> [Supplied data]
______________________________

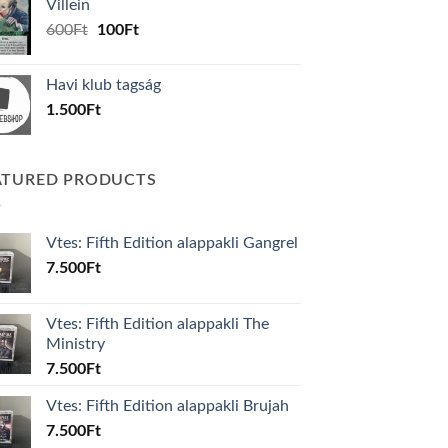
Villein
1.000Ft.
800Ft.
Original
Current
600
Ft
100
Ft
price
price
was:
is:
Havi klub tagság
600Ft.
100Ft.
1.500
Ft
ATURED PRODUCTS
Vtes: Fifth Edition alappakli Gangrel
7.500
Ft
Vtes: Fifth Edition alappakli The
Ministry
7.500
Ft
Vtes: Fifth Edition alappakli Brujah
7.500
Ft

______________________________

Output the records above exactly as written, but leave out the pictures.

Villein
1.000Ft.
800Ft.
Original
Current
600
Ft
100
Ft
price
price
was:
is:
Havi klub tagság
600Ft.
100Ft.
1.500
Ft
ATURED PRODUCTS
Vtes: Fifth Edition alappakli Gangrel
7.500
Ft
Vtes: Fifth Edition alappakli The
Ministry
7.500
Ft
Vtes: Fifth Edition alappakli Brujah
7.500
Ft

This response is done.